Preparation and properties of Al2O3-reinforced Cu-Ni-Sn metallic matrix for applications in diamond-cutting tools

ABSTRACT A Cu-Ni-Sn matrix reinforced by Al2O3 particles (referred as CuNiSn/Al2O3) has been developed as a potential substitute for cobalt to fabricate diamond-cutting tools. CuNiSn/Al2O3 powder was first prepared through high energy ball milling, which was consolidated by hot pressing at 880 °C to a virtually pore-free matrix and diamond tools containing 10 vol% diamond grits separately. For comparison, a cobalt matrix and cobalt diamond tools were also prepared. The friction and wear behaviors of the matrixes and the diamond tools were investigated against ZrO2 balls under dry sliding in air on a ball-on-disk tester. The hardness, bending strength and bending elastic modulus of the CuNiSn/Al2O3 matrix are 99 HRB, 1308 MPa and 75.6 GPa, respectively, which are close to those of the cobalt matrix.
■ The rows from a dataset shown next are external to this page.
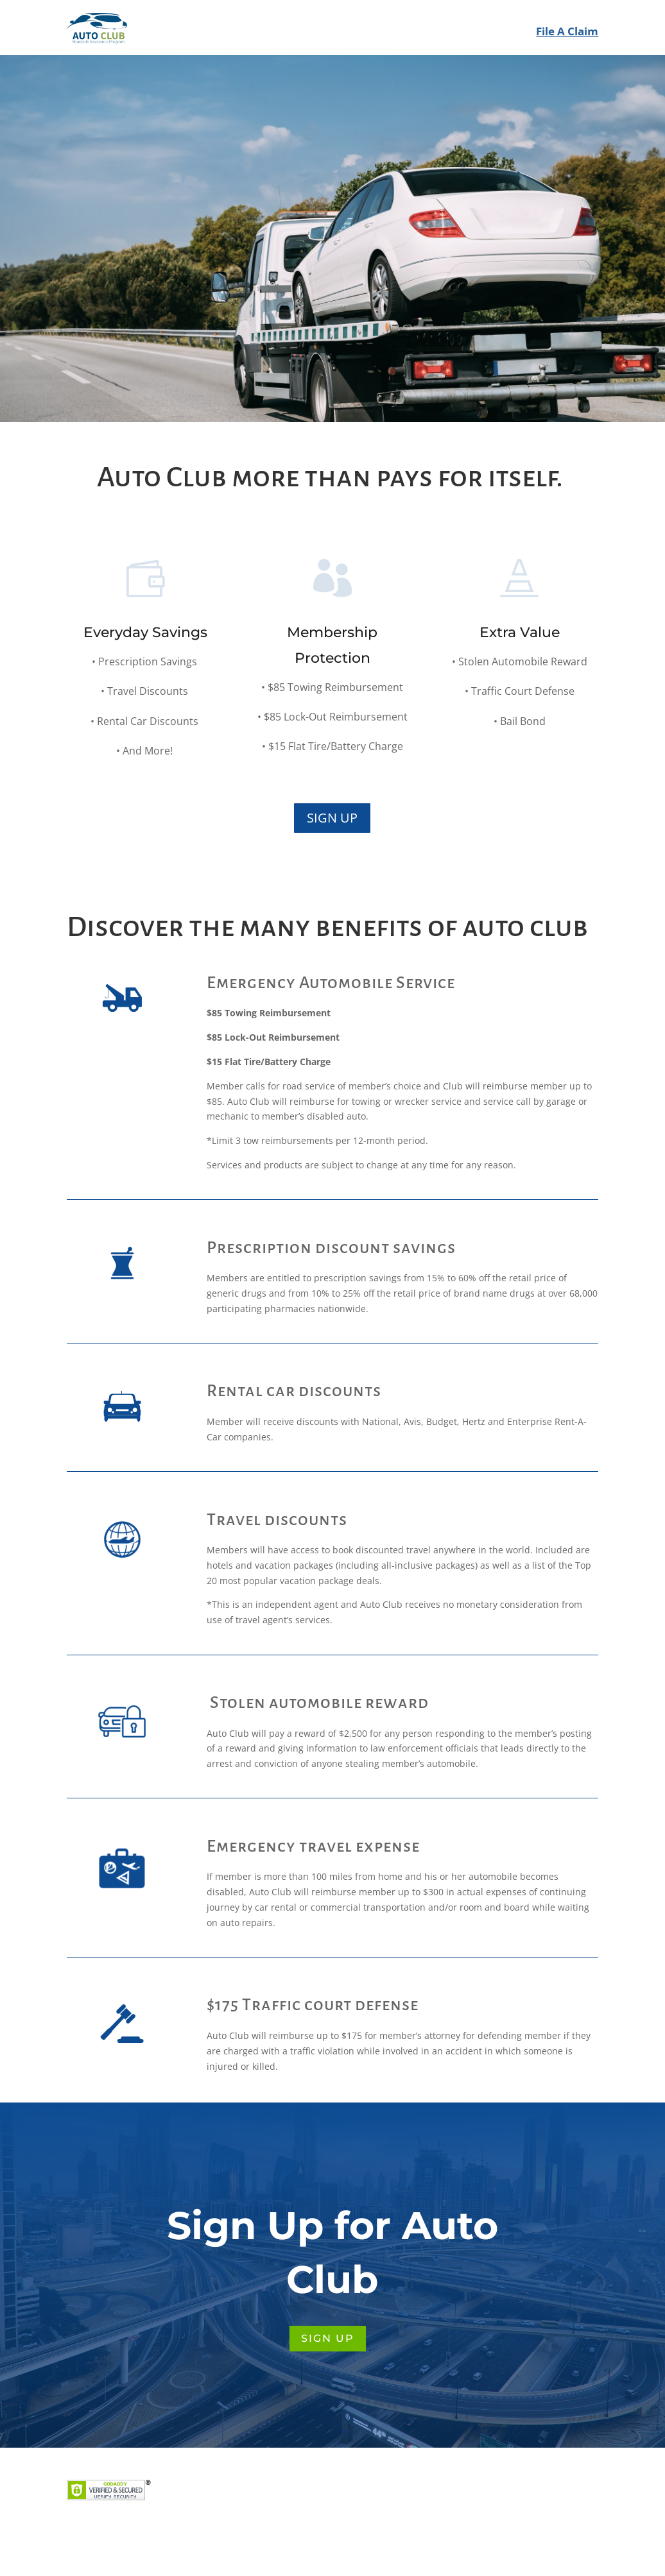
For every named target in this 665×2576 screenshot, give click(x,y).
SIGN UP (327, 253)
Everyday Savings (145, 655)
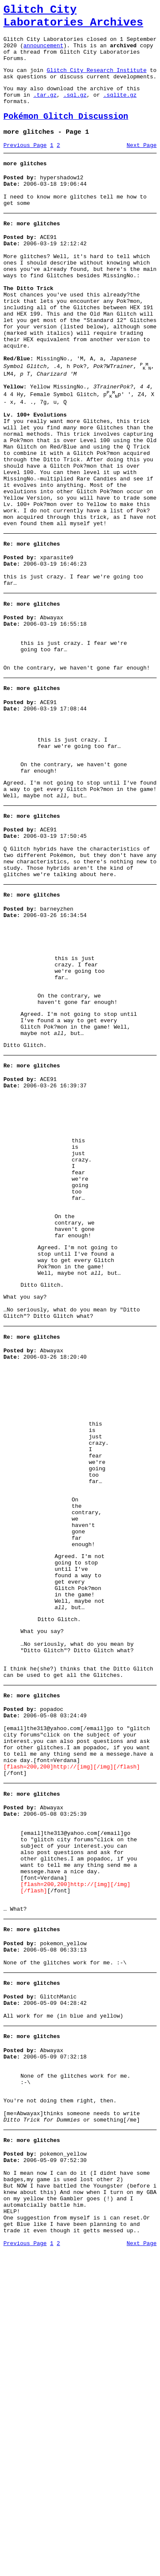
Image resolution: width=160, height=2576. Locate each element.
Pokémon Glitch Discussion (65, 134)
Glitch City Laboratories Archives (73, 18)
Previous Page (25, 166)
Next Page (142, 166)
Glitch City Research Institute (96, 81)
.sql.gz (75, 110)
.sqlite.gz (120, 110)
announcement (43, 53)
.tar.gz (45, 110)
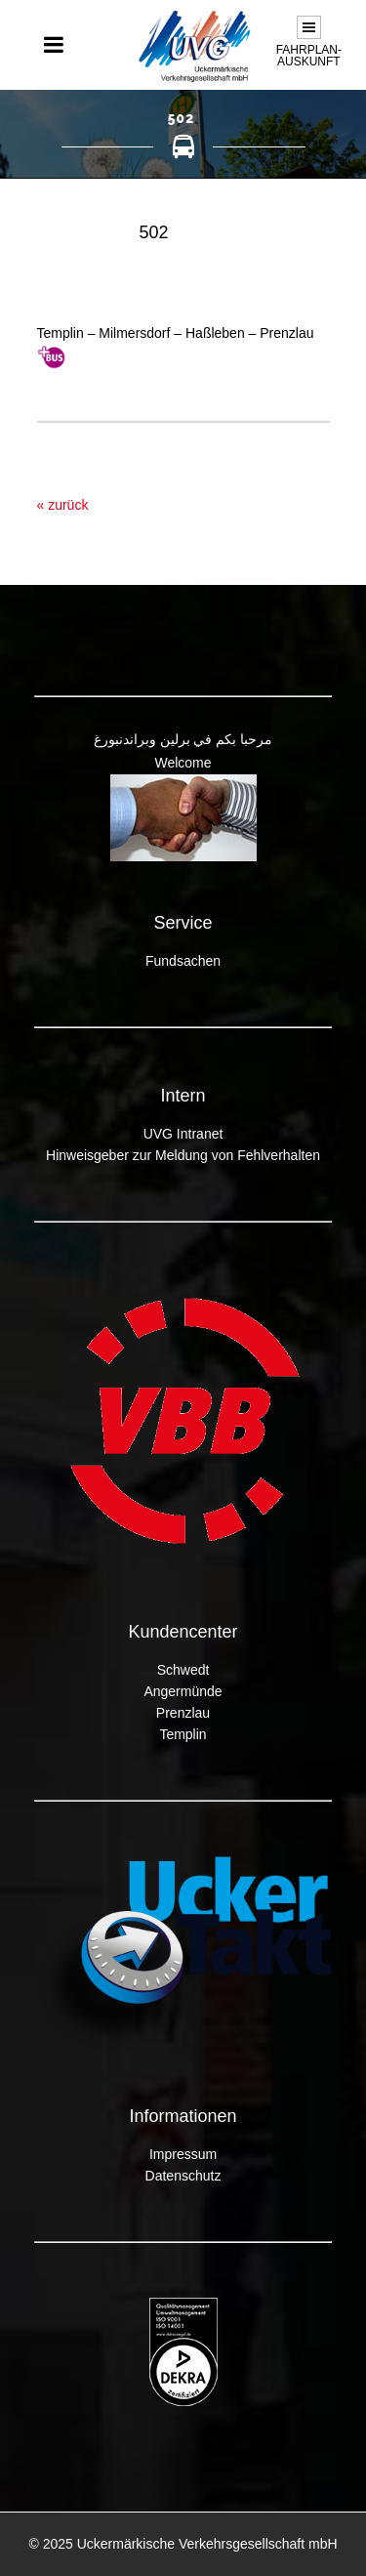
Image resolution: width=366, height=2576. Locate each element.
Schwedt (183, 1670)
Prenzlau (183, 1713)
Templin (182, 1734)
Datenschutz (183, 2175)
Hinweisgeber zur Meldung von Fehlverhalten (183, 1155)
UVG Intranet (183, 1134)
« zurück (63, 505)
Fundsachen (183, 961)
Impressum (183, 2154)
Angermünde (182, 1691)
However, the CuNiSn/Al2O3 matrix exhibits a more stable friction coefficient and higher wear resistance than the cobalt matrix, and ZrO2 can be more effectively grinded off by CuNiSn/Al2O3 diamond tools than cobalt diamond tools. With detailed microstructural analyses, the possible friction and wear mechanism are discussed. The new CuNiSn/Al2O3 matrix is promising for fabricating diamond tools with low cost, high processing efficiency and long service life.